Дебольская Н.Г. Современность и поэзия Тютчева и Фета.
Предсказание критиков – современников А. Фета – о недолговечности его стихотворений – с высоты сегодняшнего времени не сбылись. Добролюбов писал, что «у поэта нет живого отношения к современности», а Писарев и вовсе утверждал, что «со временем … продадут его пудами для оклеивания комнат под обои и для завертывания сальных свечей, мещерского сыра и копченой рыбы. Фет унизится таким образом до того, что впервые станет приносить своими произведениями некоторую долю практической пользы».
Но, как сказал другой поэт, «… лицом к лицу, лица не увидать, большое видится на расстояньи…». Фет перешагнул все времена и стал в одном ряду с Жуковским и Тютчевым.
Владимир Соловьев – поэт, философ, богослов, литературный критик и публицист – «предтеча русского символизма» - завершитель классической ветви романтизма, представленной именами Жуковского, Тютчева и Фета, в статье о поэзии Тютчева (1895) выразил основную идею: «…для красоты вовсе не нужно, чтобы темная сила была уничтожена в торжестве мировой гармонии: достаточно, чтобы светлое начало овладело ею, подчинило её себе, до известной степени воплотилось в ней, ограничивая, но не упраздняя её свободу и противоборство». Он же утверждал: «Раскрытие поэтического смысла природной жизни Пушкин как бы представил своему глубокомысленному современнику – Тютчеву, а лирическую живопись её явлений – одному из главных птенцов своего «лебединого» гнезда – Фету».
Фет и Тютчев – любимые поэты И.А. Бунина. Фет для него – величайший стилист эпохи, поэт чувственный и страстный, прозревающий сквозь полотно Вселенной трепет и мерцание бытия. Как и Фет, Бунин пробивает корку материи, заставляя все житейское, будничное говорить языком «легкого дыхания».
Героиня «Легкого дыхания» Оля Мещерская похожа на фетовскую бабочку с её «воздушным очертаньем», грациозностью, легкостью, непостоянством:
Надолго ли, без цели, без усилья
Дышать хочу?
Вот-вот сейчас, сверкнув, раскину крылья
И улечу.
(1884)
Или на тютчевскую ветреную Гебу:
Ты скажешь: ветреная Геба, (богиня вечной юности)
Кормя Зевесова орла,
Громокипящий кубок с неба,
Смеясь, на землю пролила!
Стихотворение Фета является очевидным интертекстом произведения Бунина, расширяя смысл словосочетания «легкое дыхание»:
Ты прав.
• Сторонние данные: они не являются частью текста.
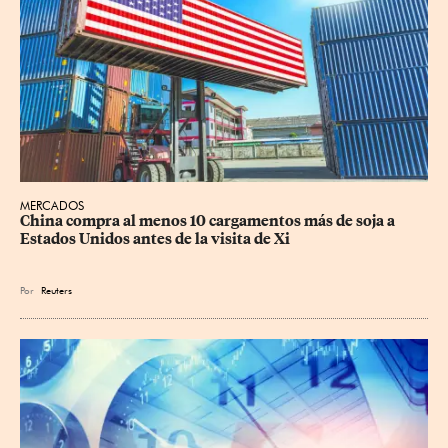
MERCADOS
China compra al menos 10 cargamentos más de soja a 
Estados Unidos antes de la visita de Xi
Por
Reuters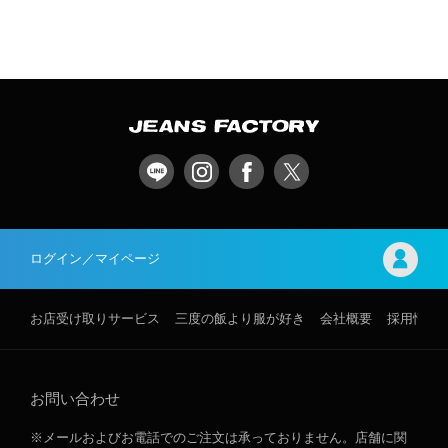
ログイン／マイページ
お店受け取りサービス
三度の飯より服が好き
会社概要
採用情報
お問い合わせ
※メールおよびお電話でのご注文は承っておりません。店舗に関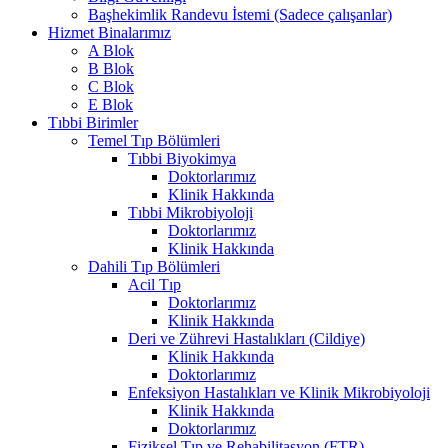
Başhekimlik Randevu İstemi (Sadece çalışanlar)
Hizmet Binalarımız
A Blok
B Blok
C Blok
E Blok
Tıbbi Birimler
Temel Tıp Bölümleri
Tıbbi Biyokimya
Doktorlarımız
Klinik Hakkında
Tıbbi Mikrobiyoloji
Doktorlarımız
Klinik Hakkında
Dahili Tıp Bölümleri
Acil Tıp
Doktorlarımız
Klinik Hakkında
Deri ve Zührevi Hastalıkları (Cildiye)
Klinik Hakkında
Doktorlarımız
Enfeksiyon Hastalıkları ve Klinik Mikrobiyoloji
Klinik Hakkında
Doktorlarımız
Fiziksel Tıp ve Rehabilitasyon (FTR)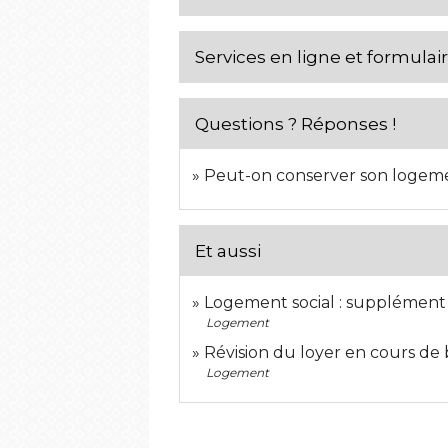
Services en ligne et formulai
Questions ? Réponses !
Peut-on conserver son logeme
Et aussi
Logement social : supplément d
Logement
Révision du loyer en cours de 
Logement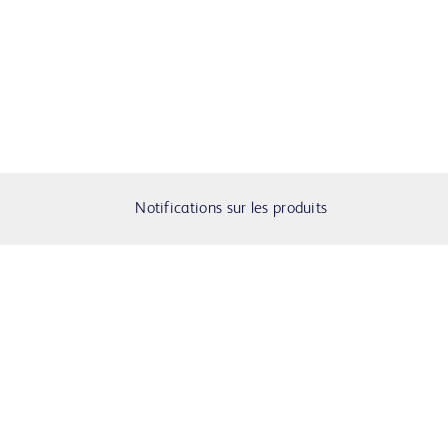
Notifications sur les produits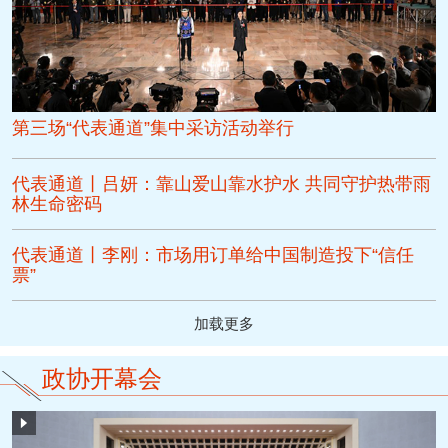
第三场“代表通道”集中采访活动举行
代表通道丨吕妍：靠山爱山靠水护水 共同守护热带雨
林生命密码
代表通道丨李刚：市场用订单给中国制造投下“信任
票”
加载更多
政协开幕会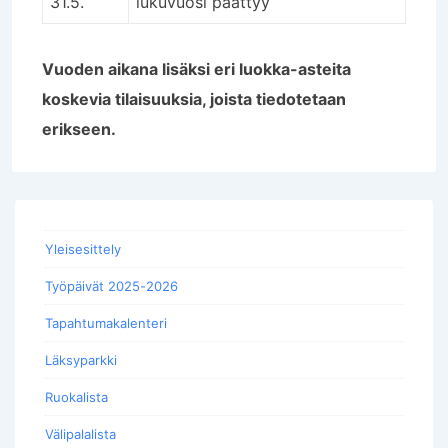
31.5.
lukuvuosi päättyy
Vuoden aikana lisäksi eri luokka-asteita
koskevia tilaisuuksia, joista tiedotetaan
erikseen.
Yleisesittely
Työpäivät 2025-2026
Tapahtumakalenteri
Läksyparkki
Ruokalista
Välipalalista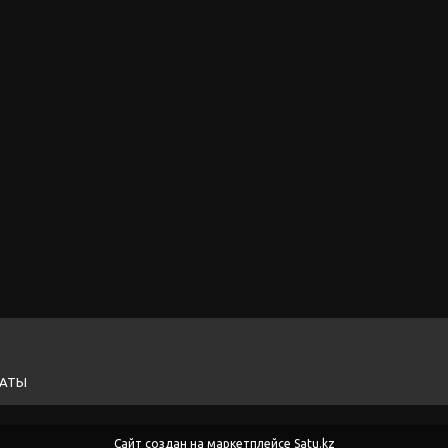
ЛАТЫ
Сайт создан на маркетплейсе
Satu.kz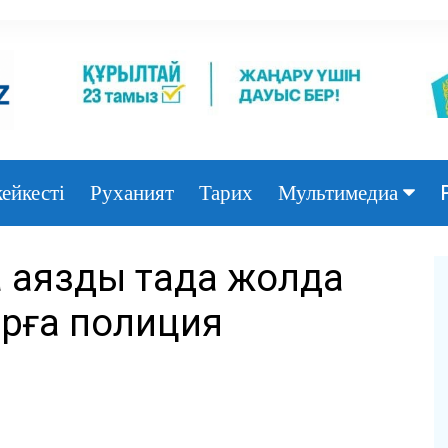
ейкесті
Руханият
Тарих
Мультимедиа
Фото
аязды таңда жолда
Видео
рға полиция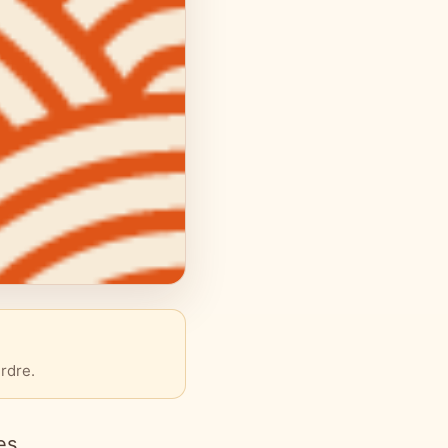
rdre.
es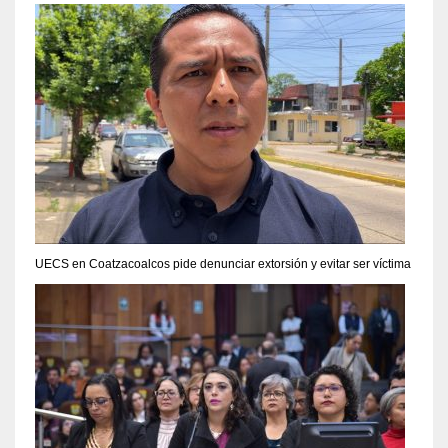
UECS en Coatzacoalcos pide denunciar extorsión y evitar ser víctima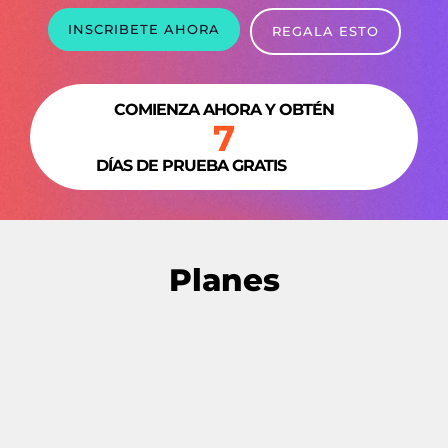
INSCRIBETE AHORA
REGALA ESTO
COMIENZA AHORA Y OBTÉN
7
DÍAS DE PRUEBA GRATIS
Planes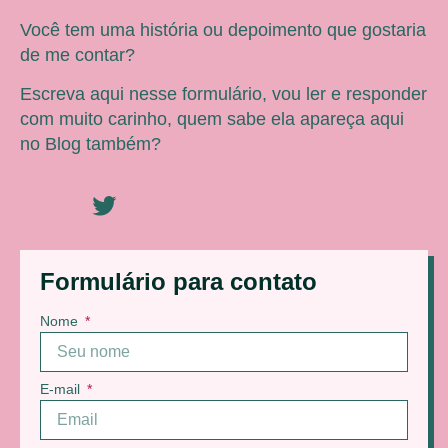
Você tem uma história ou depoimento que gostaria
de me contar?
Escreva aqui nesse formulário, vou ler e responder
com muito carinho, quem sabe ela apareça aqui
no Blog também?
Formulário para contato
Nome
E-mail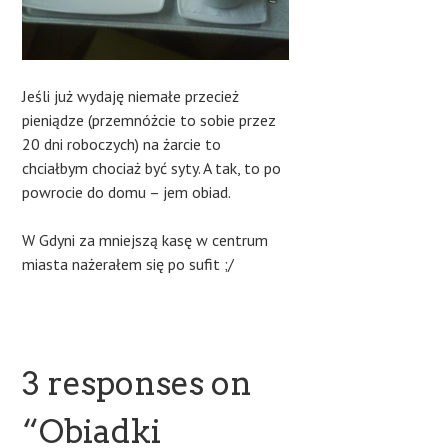
Jeśli już wydaję niemałe przecież
pieniądze (przemnóżcie to sobie przez
20 dni roboczych) na żarcie to
chciałbym chociaż być syty. A tak, to po
powrocie do domu – jem obiad.
W Gdyni za mniejszą kasę w centrum
miasta nażerałem się po sufit ;/
3 responses on
“
Obiadki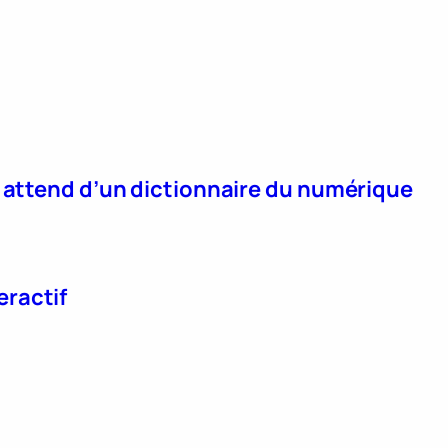
n attend d’un dictionnaire du numérique
eractif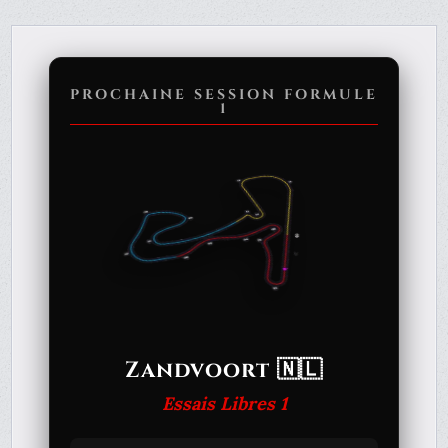
PROCHAINE SESSION FORMULE
1
Zandvoort 🇳🇱
Essais Libres 1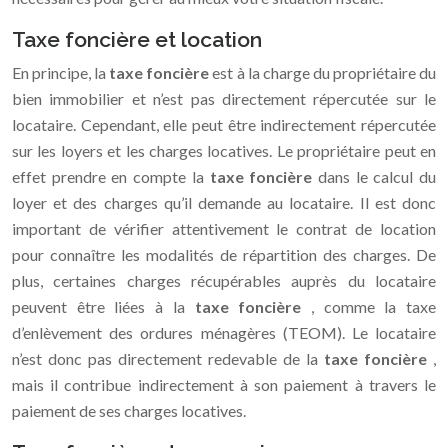
Taxe foncière et location
En principe, la
taxe foncière
est à la charge du propriétaire du
bien immobilier et n’est pas directement répercutée sur le
locataire. Cependant, elle peut être indirectement répercutée
sur les loyers et les charges locatives. Le propriétaire peut en
effet prendre en compte la
taxe foncière
dans le calcul du
loyer et des charges qu’il demande au locataire. Il est donc
important de vérifier attentivement le contrat de location
pour connaître les modalités de répartition des charges. De
plus, certaines charges récupérables auprès du locataire
peuvent être liées à la
taxe foncière
, comme la taxe
d’enlèvement des ordures ménagères (TEOM). Le locataire
n’est donc pas directement redevable de la
taxe foncière
,
mais il contribue indirectement à son paiement à travers le
paiement de ses charges locatives.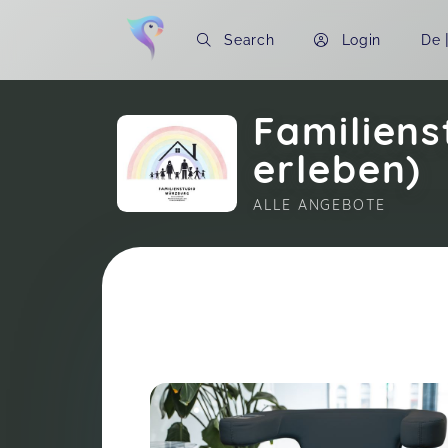
Search
Login
De
Familien
erleben)
ALLE ANGEBOTE
Soon you will learn more about me here..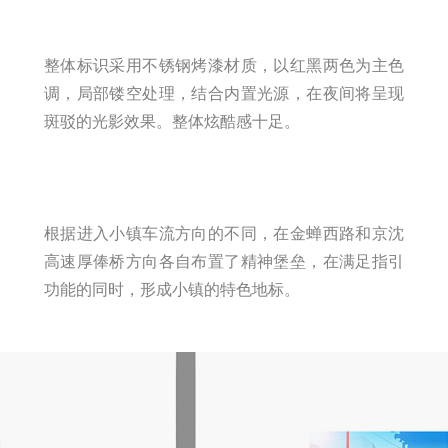
整体标识采用不锈钢烤漆材质，以红黑两色为主色
调，局部镂空处理，结合内置光源，在夜间将呈现
斑驳的光影效果。整体炫酷感十足。
根据进入小镇车流方向的不同，在金蝉西路和京沈
高速厚俸桥方向各自布置了精神堡垒，在满足指引
功能的同时，形成小镇的特色地标。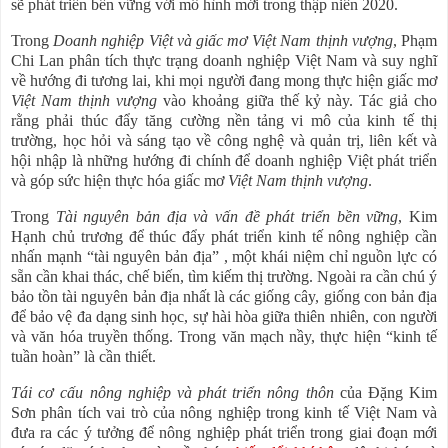
sẽ phát triển bền vững với mô hình mới trong thập niên 2020.
Trong
Doanh nghiệp Việt và giấc mơ Việt Nam thịnh vượng
, Phạm
Chi Lan phân tích thực trạng doanh nghiệp Việt Nam và suy nghĩ
về hướng đi tương lai, khi mọi người đang mong thực hiện giấc mơ
Việt Nam thịnh vượng
vào khoảng giữa thế kỷ này. Tác giả cho
rằng phải thúc đẩy tăng cường nền tảng vi mô của kinh tế thị
trường, học hỏi và sáng tạo về công nghệ và quản trị, liên kết và
hội nhập là những hướng đi chính để doanh nghiệp Việt phát triển
và góp sức hiện thực hóa giấc mơ
Việt Nam thịnh vượng
.
Trong
Tài nguyên bản địa và vấn đề phát triển bền vững
, Kim
Hạnh chủ trương để thúc đẩy phát triển kinh tế nông nghiệp cần
nhấn mạnh “tài nguyên bản địa” , một khái niệm chỉ nguồn lực có
sẵn cần khai thác, chế biến, tìm kiếm thị trường. Ngoài ra cần chú ý
bảo tồn tài nguyên bản địa nhất là các giống cây, giống con bản địa
để bảo vệ đa dạng sinh học, sự hài hòa giữa thiên nhiên, con người
và văn hóa truyền thống. Trong văn mạch nầy, thực hiện “kinh tế
tuần hoàn” là cần thiết.
Tái cơ cấu nông nghiệp và phát triển nông thôn
của Đặng Kim
Sơn phân tích vai trò của nông nghiệp trong kinh tế Việt Nam và
đưa ra các ý tưởng để nông nghiệp phát triển trong giai đoạn mới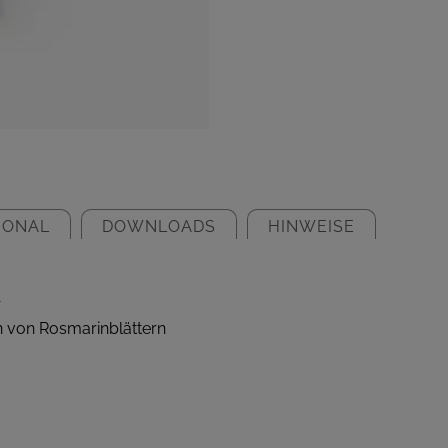
IONAL
DOWNLOADS
HINWEISE
r
 von Rosmarinblättern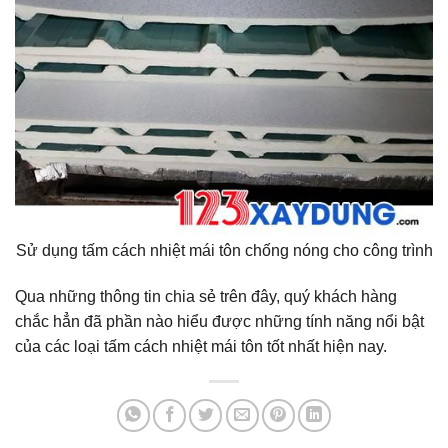
Sử dụng tấm cách nhiệt mái tôn chống nóng cho công trình
Qua những thông tin chia sẻ trên đây, quý khách hàng
chắc hẳn đã phần nào hiểu được những tính năng nổi bật
của các loại tấm cách nhiệt mái tôn tốt nhất hiện nay.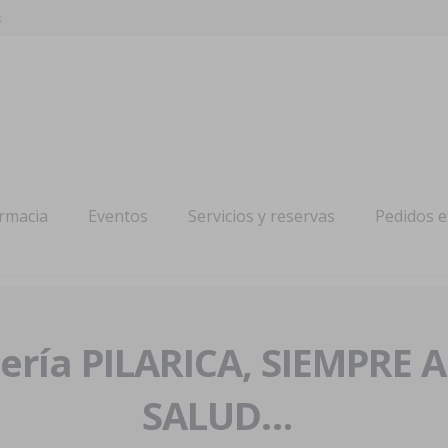
s
armacia
Eventos
Servicios y reservas
Pedidos 
ría PILARICA, SIEMPRE 
SALUD…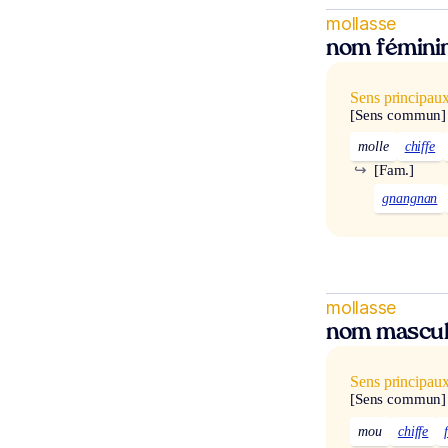
mollasse
nom fémini
Sens principau
[Sens commun]
molle
chiffe
↪
[Fam.]
gnangnan
mollasse
nom mascul
Sens principau
[Sens commun]
mou
chiffe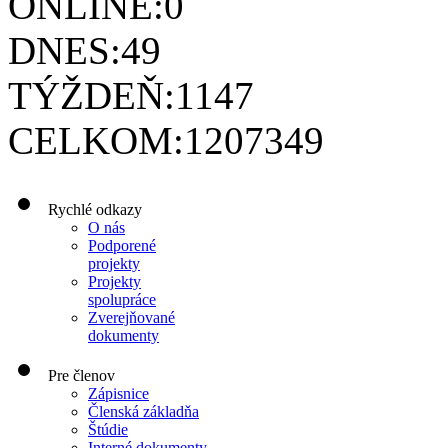
ONLINE:
0
DNES:
49
TÝŽDEŇ:
1147
CELKOM:
1207349
Rychlé odkazy
O nás
Podporené
projekty
Projekty
spolupráce
Zverejňované
dokumenty
Pre členov
Zápisnice
Členská základňa
Štúdie
Interné dokumenty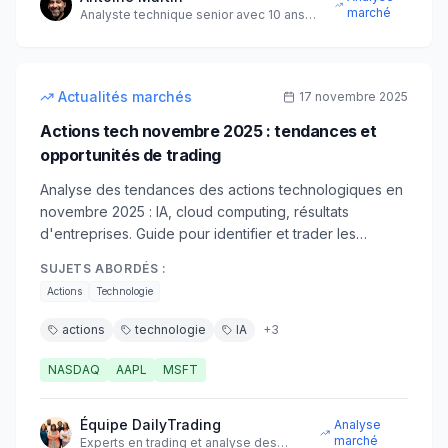
marché
Analyste technique senior avec 10 ans
d'expérience sur les marchés
10
min
intermédiaire
Actualités marchés
17 novembre 2025
Actions tech novembre 2025 : tendances et
opportunités de trading
Analyse des tendances des actions technologiques en
novembre 2025 : IA, cloud computing, résultats
d'entreprises. Guide pour identifier et trader les
opportunités dans le secteur tech.
SUJETS ABORDÉS :
Actions
Technologie
actions
technologie
IA
+
3
NASDAQ
AAPL
MSFT
Équipe DailyTrading
Analyse
marché
Experts en trading et analyse des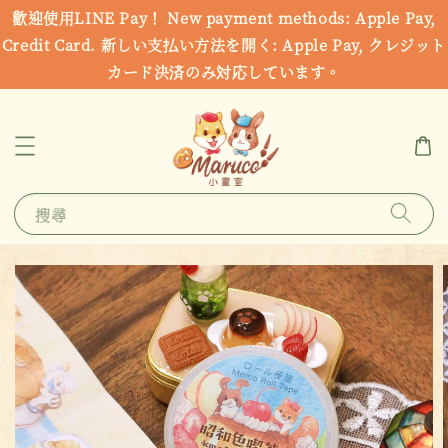
歡迎使用LINE Pay！ New payment methods: Apple Pay,
Credit Card. 新しい支払い方法を開く: Apple Pay, クレジット
カード決済のみ対応しています。
搜尋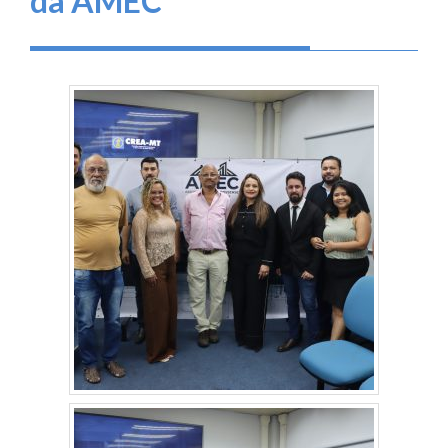
da AMEC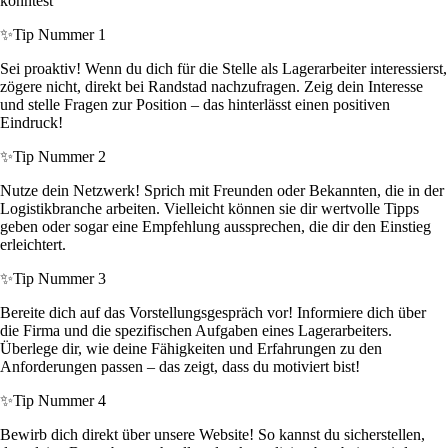
könntest
✨
Tip Nummer 1
Sei proaktiv! Wenn du dich für die Stelle als Lagerarbeiter interessierst,
zögere nicht, direkt bei Randstad nachzufragen. Zeig dein Interesse
und stelle Fragen zur Position – das hinterlässt einen positiven
Eindruck!
✨
Tip Nummer 2
Nutze dein Netzwerk! Sprich mit Freunden oder Bekannten, die in der
Logistikbranche arbeiten. Vielleicht können sie dir wertvolle Tipps
geben oder sogar eine Empfehlung aussprechen, die dir den Einstieg
erleichtert.
✨
Tip Nummer 3
Bereite dich auf das Vorstellungsgespräch vor! Informiere dich über
die Firma und die spezifischen Aufgaben eines Lagerarbeiters.
Überlege dir, wie deine Fähigkeiten und Erfahrungen zu den
Anforderungen passen – das zeigt, dass du motiviert bist!
✨
Tip Nummer 4
Bewirb dich direkt über unsere Website! So kannst du sicherstellen,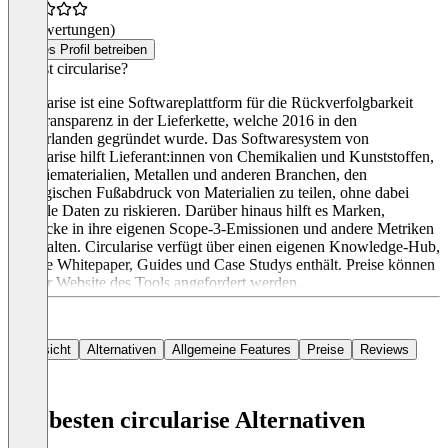
(0 Bewertungen)
Dieses Profil betreiben
Was ist circularise?
Circularise ist eine Softwareplattform für die Rückverfolgbarkeit
und Transparenz in der Lieferkette, welche 2016 in den
Niederlanden gegründet wurde. Das Softwaresystem von
Circularise hilft Lieferant:innen von Chemikalien und Kunststoffen,
Batteriematerialien, Metallen und anderen Branchen, den
ökologischen Fußabdruck von Materialien zu teilen, ohne dabei
sensible Daten zu riskieren. Darüber hinaus hilft es Marken,
Einblicke in ihre eigenen Scope-3-Emissionen und andere Metriken
zu erhalten. Circularise verfügt über einen eigenen Knowledge-Hub,
welche Whitepaper, Guides und Case Studys enthält. Preise können
auf der Website des Tools angefordert werden.
Übersicht
Alternativen
Allgemeine Features
Preise
Reviews
Die besten circularise Alternativen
Одним воздушным очертаньем
Я так мила.
Весь бархат мой с его живым сияньем –
Лишь два крыла.
Не спрашивай: откуда появилась?
Куда спешу?
Здесь на цветок я легкий опустилась
И вот – дышу.
Бабочка в системе эстетических ценностей Фета – символ красоты, поэзии, искусства, не связанного с действительностью. Сам Бунин, кстати говоря, сознавал себя прежде всего поэтом – ибо и на его лирической прозе всегда лежит поэтический отпечаток и огорчался, когда его считали в первую очередь прозаиком.
Бунин проявил себя как наследник и продолжатель поэтической классики: от Пушкина до Фета. Весь мир сосредоточен в душе поэта, что дает ему ощущение счастья и полноты жизни: «Я вижу, слышу, счастлив. Все во мне». Прямая перекличка с Тютчевым:
Мотылька полет незримый
Слышен в воздухе ночном.
Час тоски невыразимой!
Все во мне, и я во всем!
«Тени сизые смесились…» (одно из любимых стихотворений Л.Н. Толстого)
Поэзия Фета на фоне классической русской поэзии, вторгавшейся в философские основы бытия, кажется бабочкой, легкой, прелестной и мгновенной.
Творчество Фета всегда было для Владимира Соловьева чем-то пленительным и поучительным. «Чистая поэзия» Фета вызывала у него неизменную симпатию. И они настолько сблизились, что Соловьев бывал даже в имении Фета в Воробьевке. Фет в то время переводил «Энеиду» Вергилия, и Соловьев ему в этом помогал.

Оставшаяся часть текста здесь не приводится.